**Exercise objective**
In the data beneath this task, how many lines contain "มฉลอง"? Answer with the number only.

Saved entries
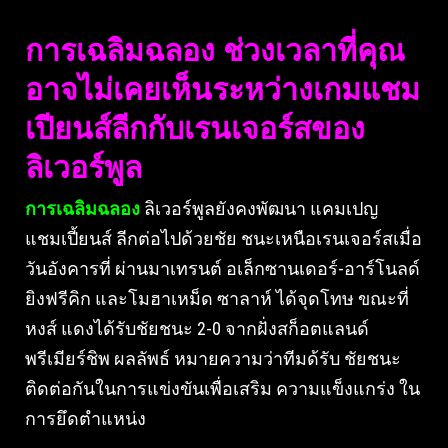
การเฉลิมฉลอง ช่วงเวลาที่คุณ
อาจไม่เคยเห็นระหว่างเกมแชม
เปียนส์ลีกกับเรนเจอร์สของ
ลิเวอร์พูล
การเฉลิมฉลอง
ลิเวอร์พูลยังคงพัฒนา แคมเปญ
แชมเปี้ยนส์ ลีกต่อไปด้วยชัย ชนะเหนือเรนเจอร์สเมื่อ
วันอังคารที่ ผ่านมาเทรนต์ อเล็กซานเดอร์-อาร์โนลด์
ยิงฟรีคิก และโมฮาเหม็ด ซาลาห์ ได้จุดโทษ ขณะที่
หงส์ แดงได้รับชัยชนะ 2-0 จากฝั่งสก็อตแลนด์
พรีเมียร์ชิพ ผลลัพธ์ หมายความว่าทีมด้รับ ชัยชนะ
ติดต่อกันในการแข่งขันเพื่อเสริม ความแข็งแกร่ง ใน
การยึดตำแหน่ง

**Reply to the exercise**
2